On July 16, 2025, Brown and the coalition filed a lawsuit to prevent FEMA from terminating its BRIC program – an action which had already delayed, scaled back, and cancelled hundreds of mitigation projects across the country depending on this funding. On Dec. 11, 2025, the coalition won their case. The court declared the termination of this congressionally mandated program unlawful and ordered FEMA to promptly take all steps necessary to reverse the termination.
More than two months have passed, and the federal government has offered no indication that they have complied with the court order. FEMA’s regional offices lack information about whether and when it will resume the BRIC program, and some have indicated that FEMA is taking a “wait and see” approach – contrary to the clear terms of the court’s order. During this time, the federal government has not identified any concrete steps that it has taken to reverse the BRIC termination.
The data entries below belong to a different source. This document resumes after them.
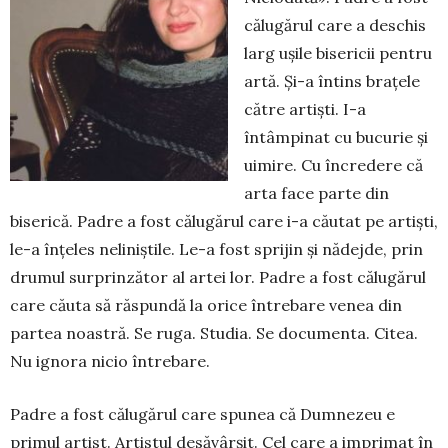
că­lugărul care a deschis
larg ușile bi­se­ricii pentru
artă. Și-a întins bra­țele
către artiști. I-a
întâmpinat cu bucurie și
uimire. Cu încredere că
arta face parte din
biserică. Padre a fost călu­gărul care i-a căutat pe artiști,
le-a înțeles neliniștile. Le-a fost sprijin și nădejde, prin
drumul surprin­zător al artei lor. Padre a fost călu­gărul
care căuta să răspundă la ori­ce întrebare venea din
partea noas­tră. Se ruga. Stu­dia. Se documenta. Ci­tea.
Nu ignora nicio întrebare.
Padre a fost călugărul care spu­nea că Dumnezeu e
primul artist. Artistul de­săvârșit. Cel care a im­primat în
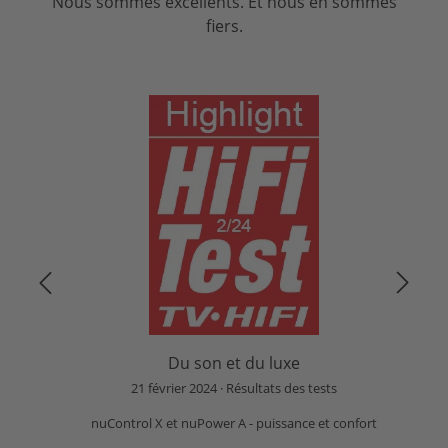
Nous sommes excellents. Et nous en sommes
fiers.
Du son et du luxe
21 février 2024
Résultats des tests
nuControl X et nuPower A - puissance et confort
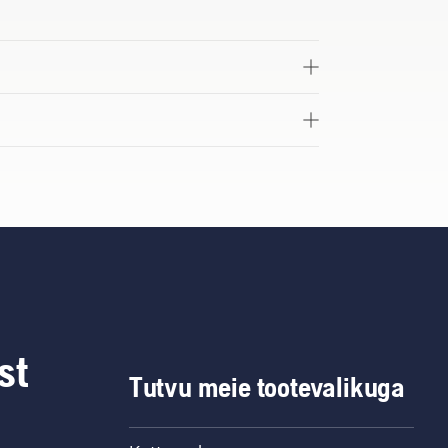
st
Tutvu meie tootevalikuga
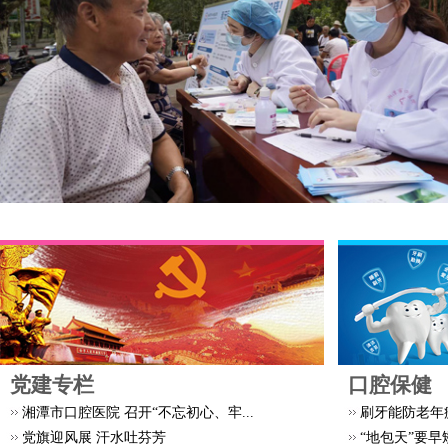
党建专栏
口腔保健
湘潭市口腔医院 召开“不忘初心、牢...
刷牙能防老年
党旗迎风展 汗水吐芬芳
“地包天”要早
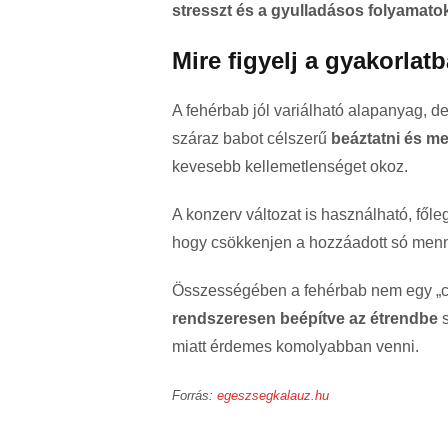
stresszt és a gyulladásos folyamato
Mire figyelj a gyakorlat
A fehérbab jól variálható alapanyag, d
száraz babot célszerű
beáztatni és m
kevesebb kellemetlenséget okoz.
A konzerv változat is használható, főle
hogy csökkenjen a hozzáadott só men
Összességében a fehérbab nem egy „c
rendszeresen beépítve az étrendbe
s
miatt érdemes komolyabban venni.
Forrás:
egeszsegkalauz.hu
Recently, U.S. Rep. Emily Randall (D, 6th District) sent a letter to Department of Homeland Security Secretary Kristi Noem to follow up on the Trump administration’s decision to terminate the BRIC grant program.
“The cancellation of this $87 million grant has had widespread economic repercussions,” wrote Rep. Randall in the letter. “In the cities of Aberdeen and Hoquiam, more than 5,100 properties and over 1,000 existing businesses are trapped in the floodplain — all of which would’ve been protected by the BRIC-funded levee project. As a result, residents and employers collectively pay over $2 million each year in flood insurance premiums, which means thousands of dollars a year in added costs for homeowners. … Continuing to block this project places rural communities in economic stasis and deprives the federal government of returns it would otherwise realize.”
The coalition is asking the court to enforce its order by requiring the federal government to make pre-disaster mitigation funds available as required by statute, communicate the status and next steps for current BRIC projects to the states, communicate the reversal of the BRIC termination to all relevant stakeholders, and file status reports with the court outlining any actions taken or planned to comply with the order.
Over the past four years, FEMA has selected nearly 2,000 projects to receive roughly $4.5 billion in BRIC funding nationwide. In Washington, about two dozen BRIC projects totaling more than $150 million have been in limbo due to the federal government’s actions.
Joining Brown in filing this motion are the attorneys general of Arizona, California, Colorado, Connecticut, Delaware, the District of Columbia, Illinois, Maine, Maryland, Massachusetts, Michigan, Minnesota, New Jersey, New Mexico, New York, North Carolina, Oregon, Rhode Island, Vermont, Wisconsin, as well as the governors of the Commonwealth of Pennsylvania and the Commonwealth of Kentucky.